• PROBLEM TO WORK ON
For the entries below, how many lines contain the word "https"? Reply with the number and nothing else.

==== MATERIAL PROVIDED ====

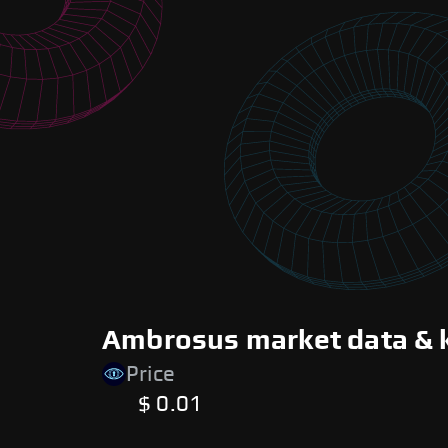
Ambrosus market data & 
Price
$ 0.01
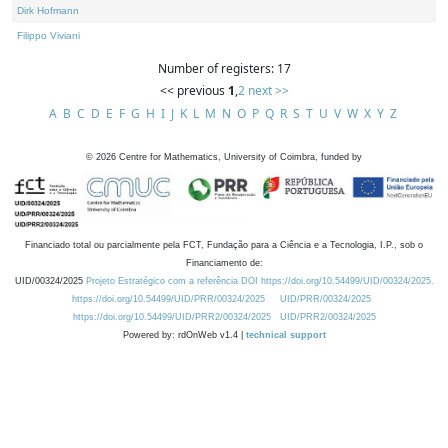
Dirk Hofmann
Filippo Viviani
Number of registers: 17
<< previous
1
,
2
next >>
A
B
C
D
E
F
G
H
I
J
K
L
M
N
O
P
Q
R
S
T
U
V
W
X
Y
Z
©
2026
Centre for Mathematics, University of Coimbra, funded by
Financiado total ou parcialmente pela FCT, Fundação para a Ciência e a Tecnologia, I.P., sob o
Financiamento de:
UID/00324/2025
Projeto Estratégico com a referência DOI https://doi.org/10.54499/UID/00324/2025.
https://doi.org/10.54499/UID/PRR/00324/2025
UID/PRR/00324/2025
https://doi.org/10.54499/UID/PRR2/00324/2025
UID/PRR2/00324/2025
Powered by: rdOnWeb v1.4 |
technical support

====

• PROBLEM SOLUTION
3